Clarice Baright (1881-1961) was an American attorney and social worker. Baright was the second female and first Jewish woman to be sworn in as magistrate of New York City.

== Personal life ==
Clarice Baright, born Sadie Margoles, was born in 1881 in Vienna, Austria to Elizabeth and Shussman Margoles. The family immigrated to the United States three years later. She married George Frances Baright, an insurance salesman, who had two children from a previous marriage.

== Career ==
Baright attended law classes at New York University while working full-time as a clerk. She was teased for being one of a few women attending these classes. She did not formally earn a law degree, but she was admitted to the New York State Bar Association in 1905.

She worked on the Lower East Side advocating specifically for juveniles and rehabilitating juvenile delinquents.

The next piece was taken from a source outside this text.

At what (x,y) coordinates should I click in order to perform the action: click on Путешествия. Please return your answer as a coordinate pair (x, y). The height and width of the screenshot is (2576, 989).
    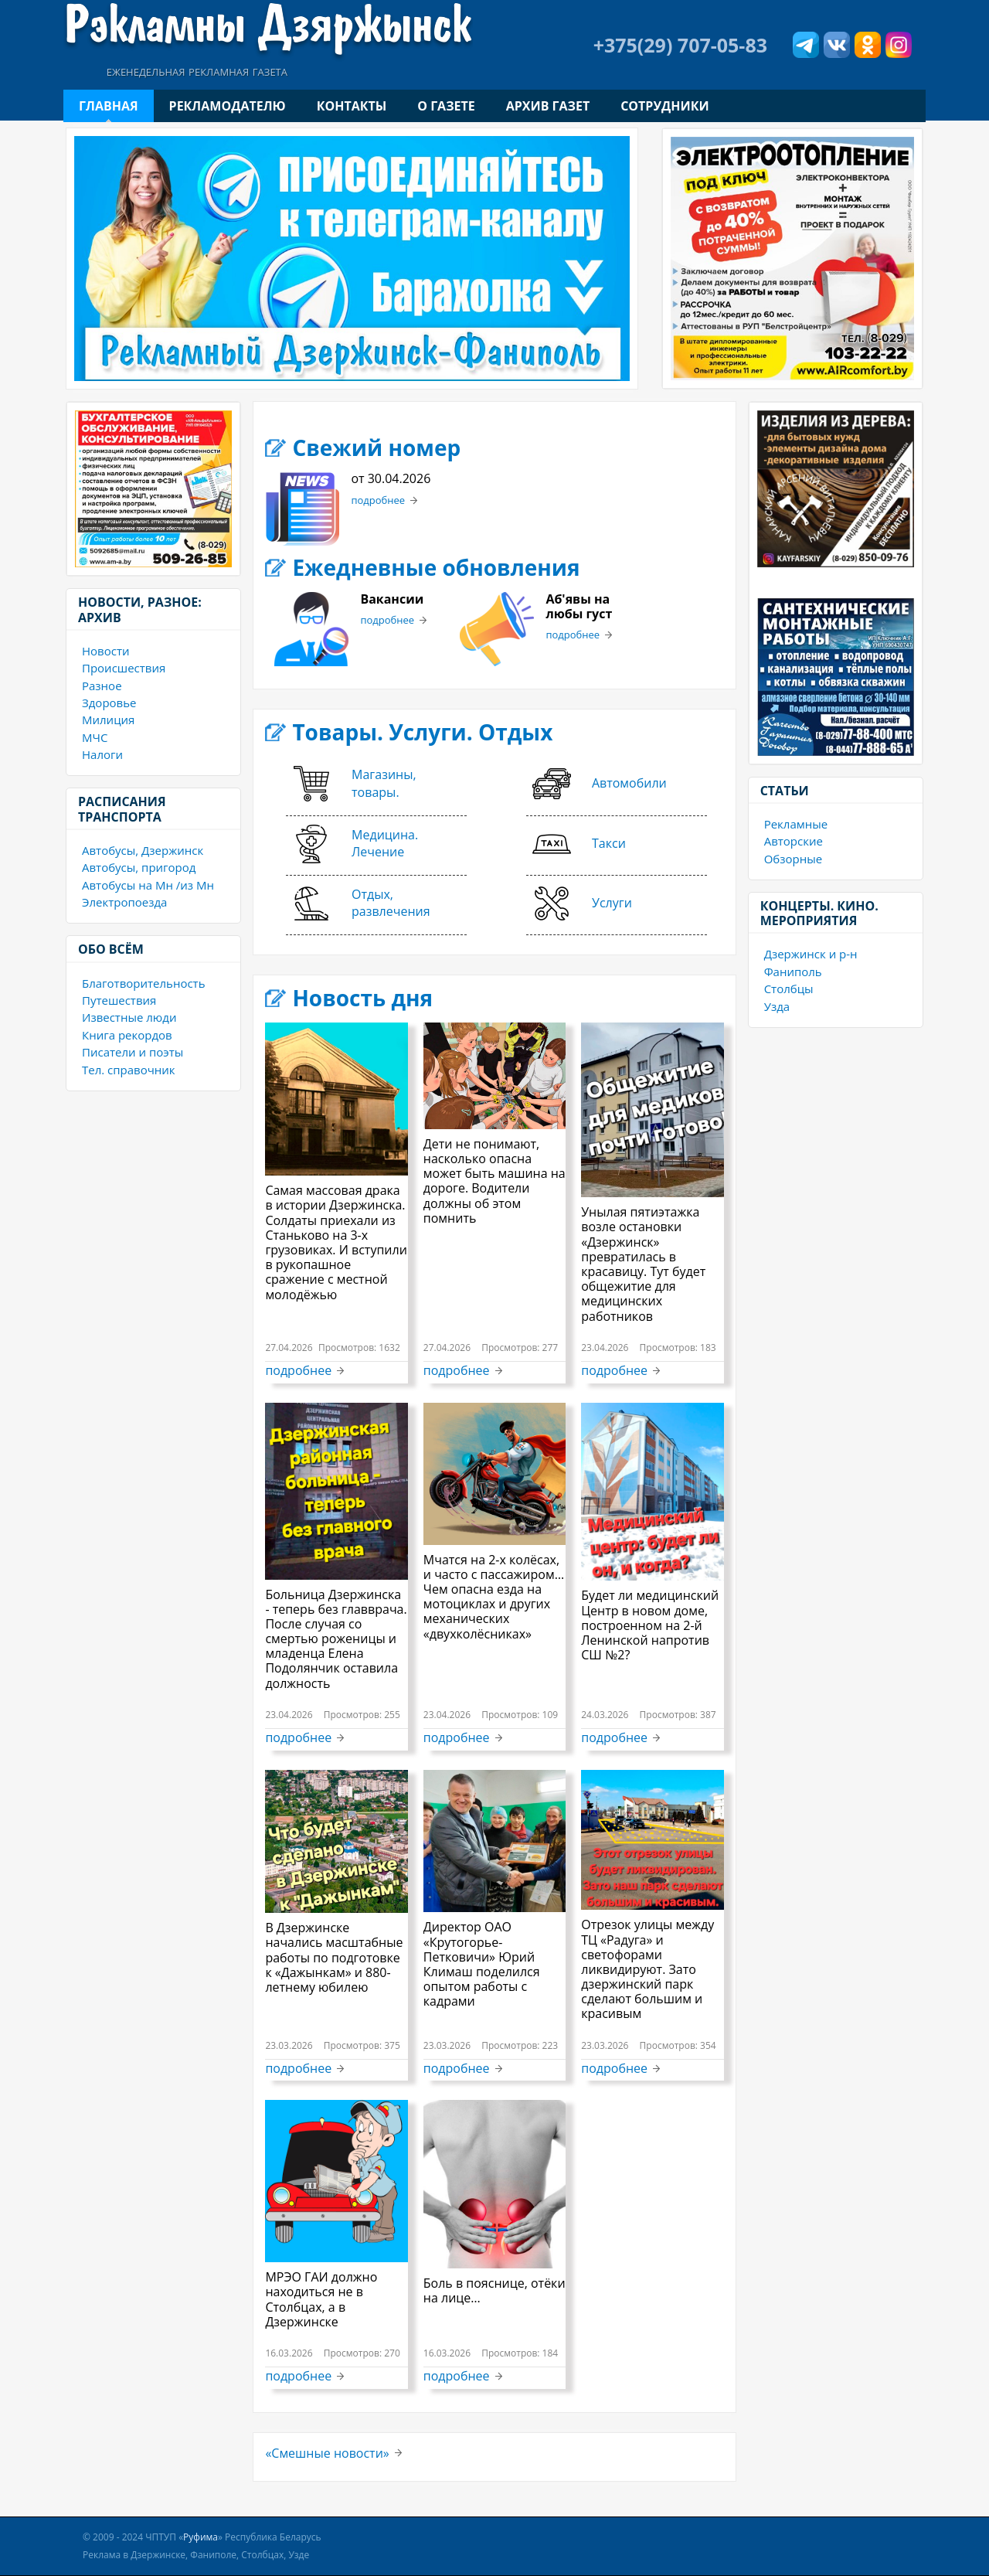
    Looking at the image, I should click on (119, 1000).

She eventually earned the nickname the "Lady Angel of the Tenement District". In 1915, she was recommended to the bench of the New York City Family Court division's Court of Special Sessions, but Mayor John Purroy Mitchel turned her down as a candidate. She would be appointed to the position ten years later by Mayor John Hylan, making Baright the second female magistrate in New York. Her term lasted only a short time, and she was unable to secure long-term appointments in following years. Despite this, she kept up her legal work, eventually becoming a formal member of the law firm Markewich, Rosenhaus, Beck, and Garfinkle.